$f$ continuous on a circle, then there is a diameter at which ends $f$ has the same value Let $f$ be a continuous function on a circle.
Show that there is a diameter for which the value of $f$ are equal at the diameter ends.
I don't know how to approah this problem.
Is a diameter any chord of the circle?
I tried to consider $f(\theta) = e^{i\theta}$ which satisfies the condition for the chord $y=f(\pi/4)$.
I don't see how to extend this to a general continuous function.

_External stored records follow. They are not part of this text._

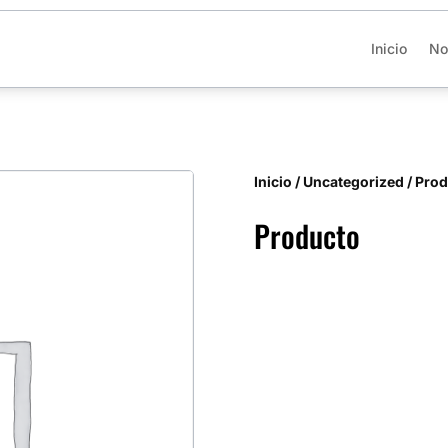
Inicio
No
Inicio
/
Uncategorized
/ Pro
Producto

 A: A diameter is a chord that passes through the centre of the circle. 
HINT: For $0\le\theta\le\pi$ let $$g(\theta)=f\big(e^{i\theta}\big)-f\big(e^{i(\theta+\pi)}\big)\;,$$ the difference in the values of $f$ at the opposite ends of a diameter. Use the intermediate value theorem.
A: (By function I assume you mean a function from $S^1\rightarrow\mathbb{R}$.

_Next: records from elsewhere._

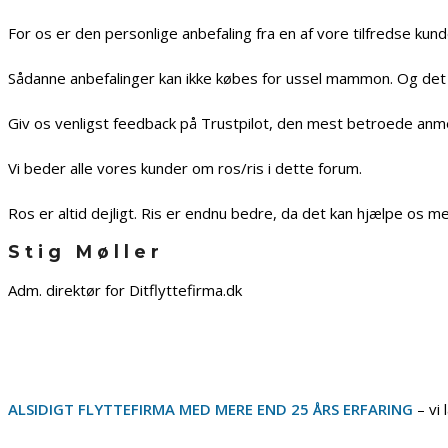
For os er den personlige anbefaling fra en af vore tilfredse kun
Sådanne anbefalinger kan ikke købes for ussel mammon. Og det f
Giv os venligst feedback på Trustpilot, den mest betroede anm
Vi beder alle vores kunder om ros/ris i dette forum.
Ros er altid dejligt. Ris er endnu bedre, da det kan hjælpe os me
Stig Møller
Adm. direktør for Ditflyttefirma.dk
ALSIDIGT FLYTTEFIRMA MED MERE END 25 ÅRS ERFARING
– vi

A diameter is a chord of maximal length. For example, on the unit circle in $\mathbb{C}$, diameters all have endpoints of the form $\{e^{2\pi i x}, -e^{2\pi i x}\}$.

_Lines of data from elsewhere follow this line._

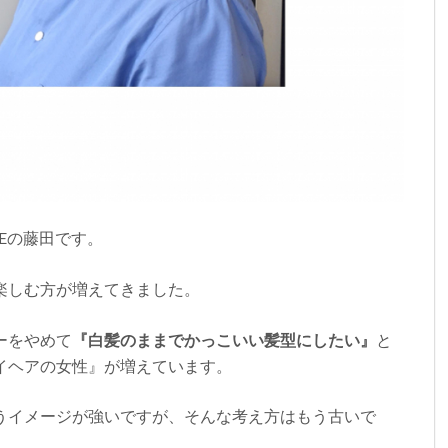
NEの藤田です。
楽しむ方が増えてきました。
ーをやめて
『白髪のままでかっこいい髪型にしたい』
と
イヘアの女性』が増えています。
うイメージが強いですが、そんな考え方はもう古いで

The idea is that any such function can be thought of as a periodic function from $\mathbb{R}\rightarrow\mathbb{R}$, and for any periodic function (say with period $p$) (think about $\sin$ and $\cos$), you can always find a point such that their value at $x$ is the same as their value at $x+p/2$.
If you want to think about how to translate this into a proof, stop reading. The actual solution might proceed as follows:
Suppose you have a continuous function $f : S^1\rightarrow\mathbb{R}$. Suppose we view $S^1$ as the unit circle sitting in $\mathbb{C}$ (this doesn't change anything since we can always do things up to homeomorphism).
Consider the function $g : \mathbb{R}\rightarrow\mathbb{R}$ defined by $g(x) = f(e^{2\pi ix}) - f(-e^{2\pi ix})$. (This is just the difference of the values of $f$ at the endpoints of a diameter). We want to show that $g$ must have a zero. Now, $g$ is continuous and periodic with period 1. Thus, it's clear from the definition of $g$ that
$$g(x+1/2) = f(e^{2\pi i(x+1/2)})- f(-e^{2\pi i(x+1/2)}) = f(-e^{2\pi ix}) - f(e^{2\pi ix}) =  - g(x)$$
Now fix some value for $x$, say 1. Then, if $g(1) = 0$, then and we're done. Otherwise, since $g(x+1/2) = -g(x)$, we have $g(1.5) = -g(1)$, so by the intermediate value theorem, $g(x)$ must have a zero between 1 and 1.5.